Pista ciclabile sul Vibrata: ci sono i primi 6 chilometri

Sono costati un milione e 350mila euro, vanno da Alba Adriatica a Corropoli L’Unione dei Comuni curerà la manutenzione e cerca fondi per gli altri lotti
ALBA ADRIATICA. La pista ciclabile lungo il torrente Vibrata è aperta al pubblico. Quella di ieri è stata una giornata da incorniciare per la Val Vibrata, che ha inaugurato la prima opera pubblica dell’Unione di Comuni Val Vibrata, costata un milione 350mila euro di fondi stanziati dalla Regione Abruzzo. È stato un parto lungo e travagliato: ben otto anni per avere l’infrastruttura “verde” lunga sei chilometri, anni nei quali si sono scatenate polemiche, si sono dovute affrontare varianti urbanistiche, si è dovuto procedere agli espropri dei terreni con relative prese di posizione. Sono stati anche anni caratterizzati da scontri politici, fermi dei lavori e continui slittamenti. Lo snodo ciclabile che da via I Maggio ad Alba Adriatica, a poche decine di metri dalla strada statale 16, s’interna nelle campagne seguendo le sponde del torrente Vibrata per terminare all’altezza della zona artigianale di Corropoli, rappresenta un ulteriore anello dell’offerta turistica del territorio, è stato sottolineato durante l’inaugurazione.
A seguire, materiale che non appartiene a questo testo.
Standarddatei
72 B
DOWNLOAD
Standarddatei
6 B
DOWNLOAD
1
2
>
Al taglio del nastro c’erano i sindaci attuali della Val Vibrata e quelli del recente passato che hanno lavorato insieme, nel corso degli anni, all’opera pubblica. È stato anche ricordato l’ex sindaco di Sant’Omero, Alberto Pompizi, sotto la cui presidenza venne approvato il progetto preliminare e un ricordo è andato anche ad altri due sindaci di allora, Marco Iustini ed Ernano Fucilitti. Tante le autorità presenti sia dell’attuale giunta e consiglio regionale che del precedente, della Provincia, del mondo associativo. Tutti insieme, senza distinzioni di bandiera, proprio perché è stato un lavoro condiviso ed un risultato che porta la firma di molti ma che ha avuto il suo avvio sotto la giunta regionale dell’allora presidente Luciano D’Alfonso, che – grazie all’allora assessore Dino Pepe, che assecondò la richiesta dei sindaci – assegnò un milione 350mila euro per l’opera.
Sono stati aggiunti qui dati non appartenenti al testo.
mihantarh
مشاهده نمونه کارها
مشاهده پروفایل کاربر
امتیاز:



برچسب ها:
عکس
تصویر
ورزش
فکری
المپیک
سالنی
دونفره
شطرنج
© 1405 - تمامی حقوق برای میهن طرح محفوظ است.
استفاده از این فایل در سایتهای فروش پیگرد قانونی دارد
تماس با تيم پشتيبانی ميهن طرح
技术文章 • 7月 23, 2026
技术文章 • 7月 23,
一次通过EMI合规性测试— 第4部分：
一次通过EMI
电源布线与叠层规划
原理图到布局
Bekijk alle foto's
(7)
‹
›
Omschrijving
Il consigliere delegato dell’Unione di Comuni alla pista ciclopedonale, Mauro Scarpantonio, è soddisfatto. Ha curato in questi anni l’intero iter fino alla sua inaugurazione. «È una giornata importante per tutti noi perché consegniamo al territorio la prima opera pubblica della Città-territorio», dice Scarpantonio, «ringrazio i presidenti dell’Unione che hanno creduto in me e tutti coloro che hanno collaborato per il bene collettivo». Il problema che si pone, ora, è la manutenzione. «L’Unione se ne occuperà con un piano finanziato che approveremo a settembre per garantire ordine e decoro la nostra pista», precisa Scarpantonio. Il tracciato è lungo circa sei chilometri ma perché il percorso ciclabile possa dirsi completo, occorre realizzare tutti e quattro i lotti per arrivare fino a Civitella del Tronto. I fondi non ci sono e l’auspicio dei sindaci ora è rivolto al Pnrr e alla Regione, a cui Scarpantonio rivolge la preghiera di un interessamento, appellandosi ai rappresentanti della Val Vibrata di maggioranza e opposizione. La pista ciclabile non è dotata di illuminazione, perché il presupposto è che non venga utilizzata di notte.